A coleta dos dados foi realizada com dois instrumentos: roteiro de entrevista com questões abertas, para investigação dos contextos político e estrutural; e questionário com questões fechadas, para investigação da estrutura e processo de cada serviço. A entrevista foi realizada com: (i) coordenador estadual da Política Nacional de Saúde da Pessoa com Deficiência; (ii) quatro coordenadores municipais da Política Nacional de Saúde da Pessoa com Deficiência; (iii) dois gerentes dos serviços de dispensação de órteses, próteses e meios auxiliares de locomoção; e (iv) presidente do Conselho Estadual de Defesa dos Direitos da Pessoa com Deficiência (CONED).

Para explicar a organização da Rede Estadual de Reabilitação Física de Pernambuco, foi construído um modelo lógico composto por três dimensões: gestão; atenção à saúde; e controle social. Para cada um desses componentes, foram apresentadas as atividades e os possíveis resultados intermediários e finais (Figura 1).

 

 

A dimensão que englobou a gestão comportou as atividades ligadas à organização da Rede Estadual que extrapolavam as competências dos serviços de saúde. Na atenção à saúde, foram agrupadas as principais atividades a serem realizadas pelos serviços de saúde, de acordo com seu nível de complexidade. A dimensão do controle social congregou as principais atividades a serem desenvolvidas por uma instância de controle social, na forma de Conselho de Direitos. Também foram levados em consideração o contexto político e o contexto estrutural em que a Rede foi implantada.

O modelo lógico foi construído tomando como referência os principais documentos na área: Política Nacional de Saúde da Pessoa com Deficiência; Política Nacional de Redução da Morbimortalidade por Acidentes e Violências; Portaria GM/MS no 818/01; e Regimento Interno do Conselho Estadual de Defesa dos Direitos da Pessoa com Deficiência.

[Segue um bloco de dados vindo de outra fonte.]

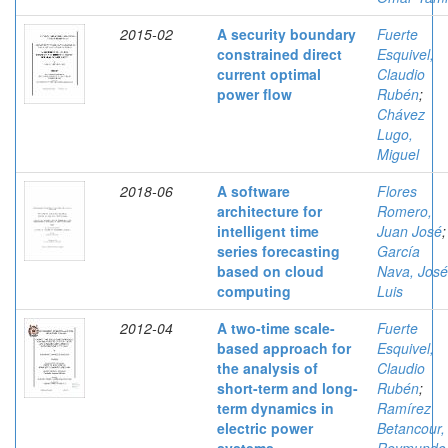
2015-02
A security boundary
Fuerte
constrained direct
Esquivel,
current optimal
Claudio
power flow
Rubén
;
Chávez
Lugo,
Miguel
2018-06
A software
Flores
architecture for
Romero,
intelligent time
Juan José
;
series forecasting
García
based on cloud
Nava, José
computing
Luis
2012-04
A two-time scale-
Fuerte
based approach for
Esquivel,
the analysis of
Claudio
short-term and long-
Rubén
;
term dynamics in
Ramírez
electric power
Betancour,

A partir das atividades elencadas no modelo lógico, foram utilizados os indicadores e critérios elaborados e recomendados pelo Centro Latinoamericano de Estudo em Violência e Saúde Jorge Careli, da Escola Nacional de Saúde Pública Sergio Arouca, Fundação Instituto Oswaldo do Cruz/RJ (CLAVES/ENSP, Fiocruz/RJ), a partir de análise diagnóstica dos serviços que atendiam vítimas de acidentes e violência em cinco capitais brasileiras, realizada em 2006.4

Alguns indicadores foram utilizados na íntegra, outros revisados ou incluídos após debate realizado com o grupo de pesquisa. A lista com os indicadores encontra-se disponível em Minayo e Deslandes;4 à exceção dos indicadores de gestão e controle social (dimensões não avaliadas no estudo anterior), incluídos no presente estudo.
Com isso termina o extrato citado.